----- Listed records

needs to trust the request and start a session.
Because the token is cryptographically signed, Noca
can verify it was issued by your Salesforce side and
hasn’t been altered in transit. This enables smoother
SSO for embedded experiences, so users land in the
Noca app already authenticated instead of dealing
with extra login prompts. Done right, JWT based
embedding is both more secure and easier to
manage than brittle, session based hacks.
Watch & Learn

----------
----- Listed records

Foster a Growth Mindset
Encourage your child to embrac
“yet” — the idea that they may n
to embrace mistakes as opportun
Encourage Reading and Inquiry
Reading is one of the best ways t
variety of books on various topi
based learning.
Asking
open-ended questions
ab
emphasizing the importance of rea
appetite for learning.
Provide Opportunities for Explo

----------

_Aim of the task_
Please transcribe only the lines in the records above running from the line that has "Encourage your child to embrac" through the line that has "Provide Opportunities for Explo", both included, exactly as they appear.

_Answer box_
Encourage your child to embrac
“yet” — the idea that they may n
to embrace mistakes as opportun
Encourage Reading and Inquiry
Reading is one of the best ways t
variety of books on various topi
based learning.
Asking
open-ended questions
ab
emphasizing the importance of rea
appetite for learning.
Provide Opportunities for Explo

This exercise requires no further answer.